Il n'y a bien que l'Espagne qui parvient au niveau de la France. Et encore. Bien lancés par la médaille d'or du relais 4x100m dimanche, les supporteurs français ont fait du Palau Sant Jordi leur deuxième maison. Maquillés, avec les drapeaux, les écharpes, les banderolles, les t-shirts au nom de leur chouchou du jour, les cornes de brume, les Français sont sans aucun doute les plus audibles lorsqu'arrive une course avec un de leurs représentants. A chaque nageur de l'Hexagone qui entre sur la plage du Palau, c'est un rugissement qui accompagne ses pas vers le plot de départ. Et les athlètes le ressentent, l'entendent, à l'image de Yannick Agnel qui disait, après son 200m victorieux: "La moitié du stade était de ma famille".

Jonathan, Maeva, Stéphane, Bénédicte, et leurs enfants Sacha et Aline font partie de cette cohorte bleu-blanc-rouge présente à Barcelone. Ils viennent de Millau et Vezoul, et passent la semaine dans la ville catalane pour supporter les nageurs français. Entraîneur de natation dans le club de Millau, Jonathan n'en est pas à son coup d'essai: "J'ai fait Rome, Londres, Barcelone et l'année prochaine je serai normalement à Berlin", égrène-t-il. Stéphane est "un ancien nageur et toujours passionné de natation". Pour eux, pas de chouchou, ils sont là "pour les Français, pour l'ambiance et la compétition". 

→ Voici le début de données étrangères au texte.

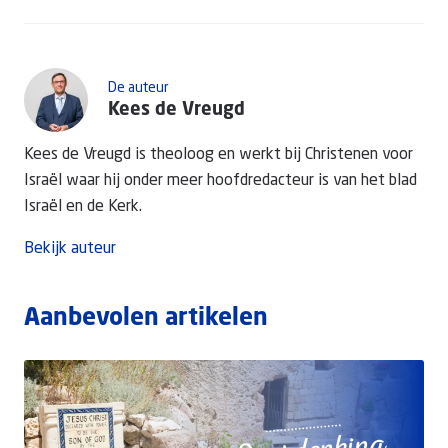
De auteur
Kees de Vreugd
Kees de Vreugd is theoloog en werkt bij Christenen voor
Israël waar hij onder meer hoofdredacteur is van het blad
Israël en de Kerk.
Bekijk auteur
Aanbevolen artikelen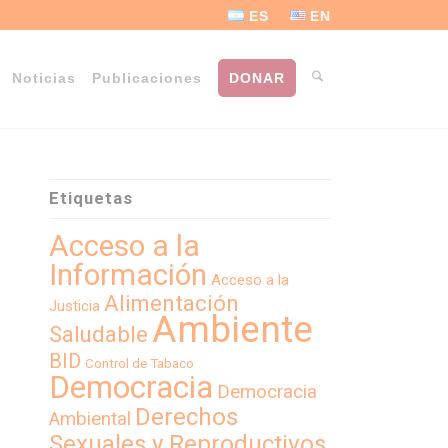
ES
EN
Noticias
Publicaciones
DONAR
Etiquetas
Acceso a la
Información
Acceso a la
Alimentación
Justicia
Ambiente
Saludable
BID
Control de Tabaco
Democracia
Democracia
Derechos
Ambiental
Sexuales y Reproductivos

Présents dès le premier jour, Jonathan et Maeva ont pu vivre le relais pleinement, presque à domicile: "On devait être un tiers du public. Mais cela aurait été à Rome, c'était pareil. Ce n'est pas très très loin", précise Jonathan. Seul petit regret: que l'enceinte ne soit pas à ciel ouvert, mais "pour le show et les lumières, c'est plus impressionnant comme ça". Pour voir le soleil, entre les épreuves du matin et celles de l'après-midi, il y a cette grande enceinte olympique, et ce petit village monté pour l'occasion autour des sponsors qui font du marketing auprès du grand public, et les quelques animations autour d'un podium.